FIG. 1 is a flow chart for explaining a method of manufacturing an electromagnetic wave absorbing film according to an embodiment of the present invention, FIG. 2 is a view for explaining a manufacturing process of an electromagnetic wave absorbing film according to an embodiment of the present invention, FIG. 4 is a view for explaining a plate-like structure included in the electromagnetic wave-absorbing film according to the embodiment of the present invention.

Referring to FIGS. 1 to 4, a nano soft magnetic plate structure 120a including a magnetic metal is prepared (S110). The plate-shaped structure 120a may be formed of a magnetic metal. According to one embodiment, the plate-shaped structure 120a may be made of an Fe-based alloy, a Ni-based metal, a Co-based metal or a Ni-Fe-based metal (for example, a Ni content of 40 to 90% And a metal (for example, an Fe content of 30 to 90 wt%). Alternatively, according to another embodiment, the plate-shaped structure 120a may further include tungsten (W), copper (Cu), molybdenum (Mo), chromium (Cr), aluminum (Al) .

As shown in FIG. 4, the plate-shaped structure 120a may be formed by aggregating a plurality of metal structures 120b. For example, the metal structures 120b having a size of 100 nm or less may aggregate to form the plate-shaped structure 120a having a size of 100 m or less.

The method for producing the plate-shaped structure 120a includes the steps of preparing a metal oxide, pulverizing the metal oxide into a nano-sized powder, producing a magnetic metal powder by reducing the pulverized metal oxide, And subjecting the magnetic metal powder treated by the plate treatment to heat treatment to remove residual stress. The magnetic metal powder is subjected to plate-like processing, and coagulates with the pores to form the porous plate-like structure 120a. The ground metal oxide may have a size of 100 nm or less. As a result, the magnetic metal powder can easily be flattened at low energy.

For example, the step of pulverizing the metal oxide and the step of plate-finishing the magnetic metal powder may be performed by a mechanical grinding method, specifically, ball milling, ultrasonic milling, bead milling, Lt; RTI ID = 0.0 > attritor. ≪ / RTI > Further, for example, the pulverized metal oxide may be reduced in a hydrogen or nitrogen atmosphere, and the plate-shaped magnetic metal powder may be heat-treated at 200 to 1400 ° C.

According to one embodiment, as described above, the plate-shaped structure 120a can be manufactured using different kinds of metal oxides (e.g., nickel oxide and iron oxide). In this case, the plate-shaped structure 120a may be formed of an alloy (for example, an alloy of nickel and iron).

By mixing the plate-shaped structure 120a with a binder, a source 110 can be manufactured (S120). More specifically, according to one embodiment, the step of fabricating the source 110 may include wetting the plate structure 120a with a solvent, and applying the binder to the wedged plate structure 120a. Mixing < / RTI > For example, the solvent may include at least one of toluene (Toluene), methyl ethyl ketone (MEK), and ethyl acetate (EA).

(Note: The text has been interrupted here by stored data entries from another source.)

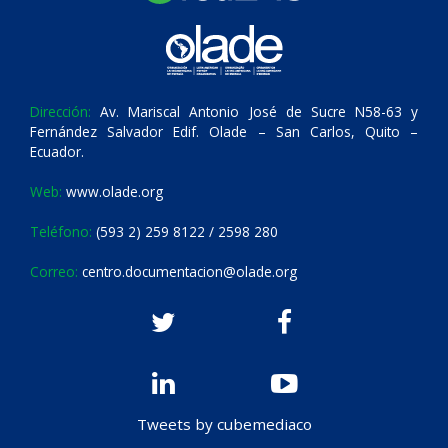
Dirección:
Av. Mariscal Antonio José de Sucre N58-63 y
Fernández Salvador Edif. Olade – San Carlos, Quito –
Ecuador.
Web:
www.olade.org
Teléfono:
(593 2) 259 8122 / 2598 280
Correo:
centro.documentacion@olade.org
Tweets by cubemediaco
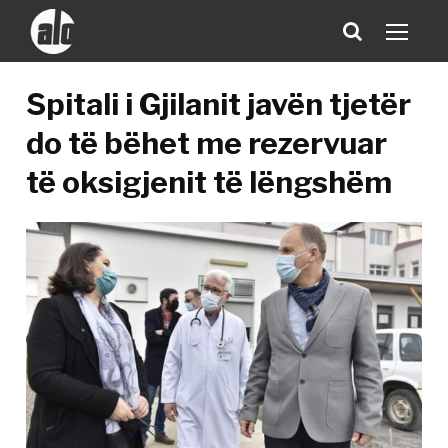
Spitali i Gjilanit javën tjetër
do të bëhet me rezervuar
të oksigjenit të lëngshëm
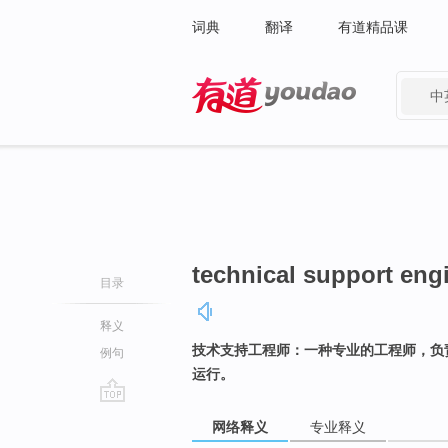
词典
翻译
有道精品课
中
有道 - 网易旗下搜索
technical support eng
目录
释义
技术支持工程师：一种专业的工程师，负
例句
运行。
go
网络释义
专业释义
top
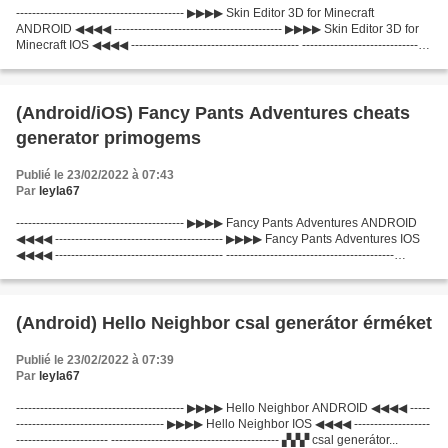
------------------------------------------ ▶▶▶▶ Skin Editor 3D for Minecraft
ANDROID ◀◀◀◀ ------------------------------------------ ▶▶▶▶ Skin Editor 3D for
Minecraft IOS ◀◀◀◀ ------------------------------------------ --------------------------------
----------...
(Android/iOS) Fancy Pants Adventures cheats
generator primogems
Publié le 23/02/2022 à 07:43
Par
leyla67
------------------------------------------ ▶▶▶▶ Fancy Pants Adventures ANDROID
◀◀◀◀ ------------------------------------------ ▶▶▶▶ Fancy Pants Adventures IOS
◀◀◀◀ ------------------------------------------ ------------------------------------------
▞▞▞...
(Android) Hello Neighbor csal generátor érméket
Publié le 23/02/2022 à 07:39
Par
leyla67
------------------------------------------ ▶▶▶▶ Hello Neighbor ANDROID ◀◀◀◀ -----
------------------------------------- ▶▶▶▶ Hello Neighbor IOS ◀◀◀◀ -------------------
----------------------- ------------------------------------------ ▞▞▞ csal generátor...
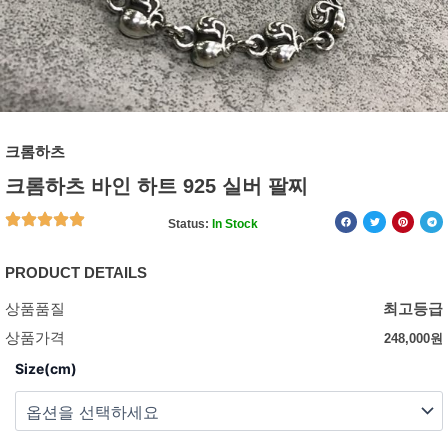
크롬하츠
크롬하츠 바인 하트 925 실버 팔찌
Status:
In Stock
PRODUCT DETAILS
상품품질
최고등급
상품가격
248,000
원
Size(cm)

If the plate-shaped structure 120a is mixed with a binder and then mixed with a solvent to produce a source, bubbles may remain on the surface of the plate-shaped structure 120a, unlike the embodiment of the present invention described above , A vacuum evacuation process is additionally needed to remove air bubbles. Further, it is not easy to uniformly disperse the plate-shaped structure 120a in the source.

However, as described above, according to the embodiment of the present invention, after the plate-shaped structure 120a is wetted with a solvent, the dispersion is mixed with the binder so that the dispersion of the plate-shaped structure 120a in the source 110 And bubbles on the surface of the plate-shaped structure 120a can be easily removed.

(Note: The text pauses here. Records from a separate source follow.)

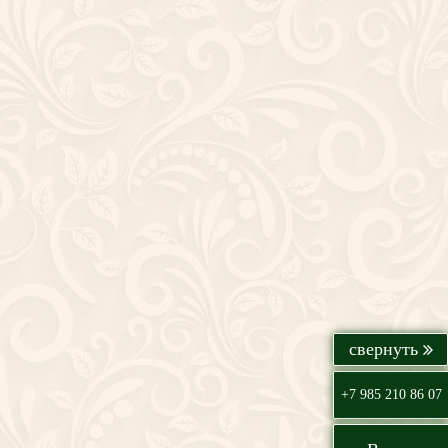
+7 985 210 86 07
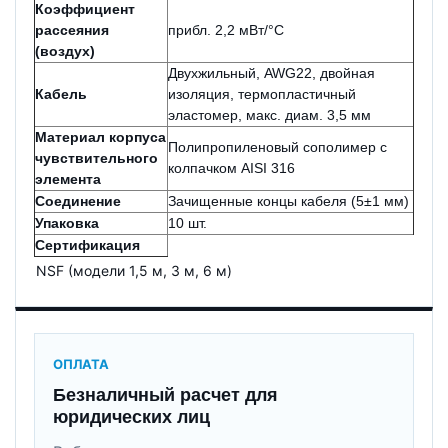
Коэффициент
рассеяния
прибл. 2,2 мВт/°C
(воздух)
Двухжильный, AWG22, двойная
Кабель
изоляция, термопластичный
эластомер, макс. диам. 3,5 мм
Материал корпуса
Полипропиленовый сополимер с
чувствительного
колпачком AISI 316
элемента
Соединение
Зачищенные концы кабеля (5±1 мм)
Упаковка
10 шт.
Сертификация
NSF (модели 1,5 м, 3 м, 6 м)
ОПЛАТА
Безналичный расчет для
юридических лиц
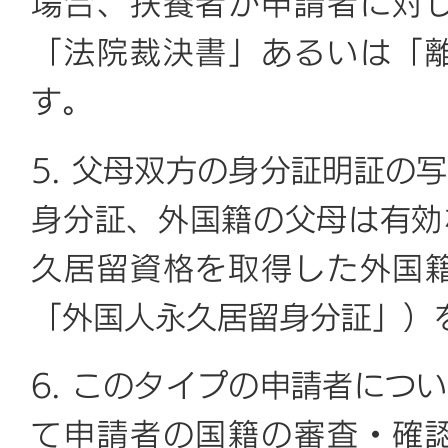
場合、扶養者が申請者に対
「法院裁決書」あるいは「
す。
5. 父母双方の身分証明証の
身分証、外国籍の父母は有効
久居留資格を取得した外国
「外国人永久居留身分証」）
6. このタイプの申請者につ
て申請者の国籍の審査・確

The source 110 including the plate-shaped structures 120a may be coated on the base film 100 to form the coating layer 120 (S130). For example, the base film 100 may include a PET layer and a silicon (Si) release layer. A roll-to-roll process in which the base film 100 is coated by the source 110 while being moved by the rollers 200, as shown in Figure 2 .

A magnetic field may be applied to the base film 100 on which the coating layer 120 is formed so that the plate structures 120a in the coating layer 120 may be aligned in one direction in operation S140. A magnetic field may be applied to the base film 100 formed with the coating layer 120 immediately after the coating layer 120 is formed on the base film 100. [ Accordingly, the plate-shaped structures 120a in the coating layer 120 can be easily arranged in the one direction.

The step of applying a magnetic field to the base film 100 on which the coating layer 120 is formed may include placing the electromagnets 210a and 210b on the upper and lower surfaces of the base film 100 . For example, when first and second electromagnets or permanent magnets 210a and 210b are adjacent to the upper surface and the lower surface of the base film 100, respectively, the first and second electromagnets 210a , 210b may have different polarities. 2 and 3, electromagnets are adjacent to either one of the upper surface and the lower surface of the base film 100, and the plate-like structure 120a in the coating layer 120, May be arranged in one direction.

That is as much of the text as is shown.